Paul Theroux: The Ukulele
Paul Edward Theroux is an American travel writer and novelist, whose best-known work is The Great Railway Bazaar. He has published numerous works of fiction, some of which were adapted as feature films. He was awarded the 1981 James Tait Black Memorial Prize for his novel The Mosquito Coast, which was adapted for the 1986 movie of the same name. Here he writes on the beauty of the Ukulele ahead of our Art on a Ukulele concert on the 12th of September.
Paul Theroux: The Ukulele
The beauty of a ukulele in Hawaii is that the sweet plinking of its strings never drowns out the other music of the islands; it harmonizes with the slosh of waves on sand, the rattle the palm fronds, the sigh of iron woods in the Trade Winds.
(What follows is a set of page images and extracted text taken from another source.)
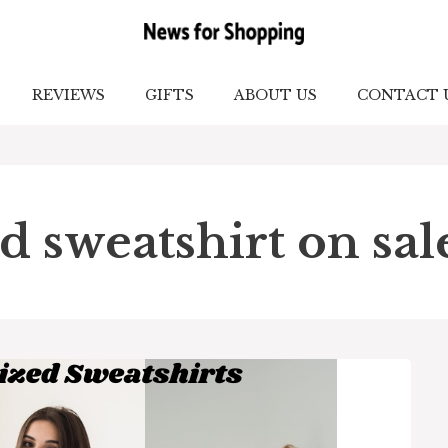
REVIEWS
GIFTS
ABOUT US
CONTACT 
d sweatshirt on sal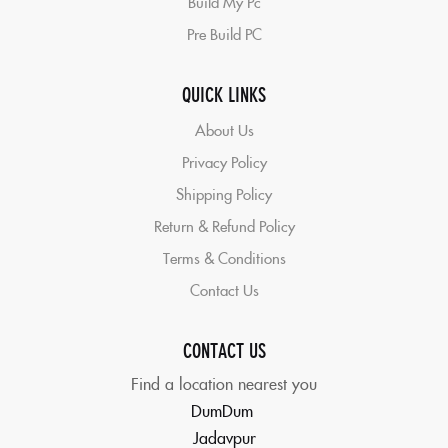
Build My Pc
Pre Build PC
QUICK LINKS
About Us
Privacy Policy
Shipping Policy
Return & Refund Policy
Terms & Conditions
Contact Us
CONTACT US
Find a location nearest you
DumDum
Jadavpur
The uke- not ancient here – was first remarked upon on a particular day, Sept 3, 1879. A British clipper ship, the Ravenscrag, had recently arrived from Madeira, 12,000 miles away. When the newly arrived passengers began busking on Honolulu street corners, the Hawaiian Gazette wrote that day of the “strange instruments, which are a kind of cross between a guitar and a banjo, but which produce very sweet music in the hands of the Portuguese minstrels.”
Among the new immigrants, who had come from their impoverished island to prosperous sugar-growing Hawaii to cut cane, were three men who ended up making a living fashioning a new instrument, combining the virtues of an instrument they call a machete with a similar but much smaller Portuguese rajao. This new creature, now four strings, and made of local, brilliantly flamed and strong koa wood, was named ukulele, the word for jumping flea.
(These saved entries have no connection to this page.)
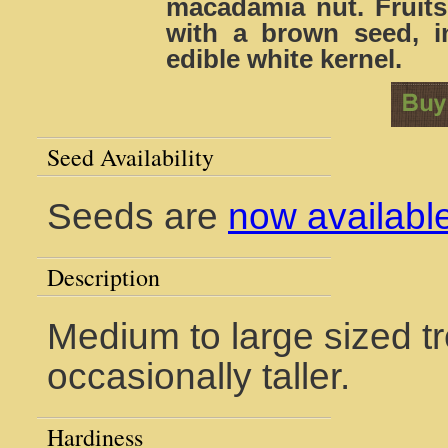
macadamia nut. Fruits
with a brown seed, in
edible white kernel.
Seed Availability
Seeds are
now availabl
Description
Medium to large sized tr
occasionally taller.
Hardiness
The ukulele’s greatest boost was that it was loved by the young king, David Kalakaua (1836-91), who learned to play it and sing. We know this from R. L. Stevenson, who feasted with the king, whom he called “a too convivial sovereign” (“a bottle of fizz is like a glass of sherry to him”). Stevenson’s step-daughter, Belle Strong wrote in her memoir This Life I’ve Loved, that his majesty usually strummed and crooned his favorite, Sweet Lei-lei-hua, but once, in his cups “he electrified us” by singing,
Hoky Poky winky wum
How do you like your taters done?
Boiled or with their jackets on?
Sang the King of the Sandwich Islands.
The heroes of ukulele are Herb Ota, Jake Shimabukuro, and Israel Kamakawiwoʻole -Brudda Iz ,who a giant at 700 pounds, strummed his uke – tiny in his hands – and sang like an angel. In his house in Maui, George Harrison, played and sang to friends. The small simple instrument of such versatility, gives life to a gathering. Virtually every family I know in Hawaii owns a ukulele (mine was made by a Madeira descendent, David Gomes, in Kapaau on the Big Island.) At some point in a party, someone picks up a ukulele and plays – well or badly - an island ballad, a rude (kolohe) song, a teasing tune, or something romantic, while the wind rattles the palms.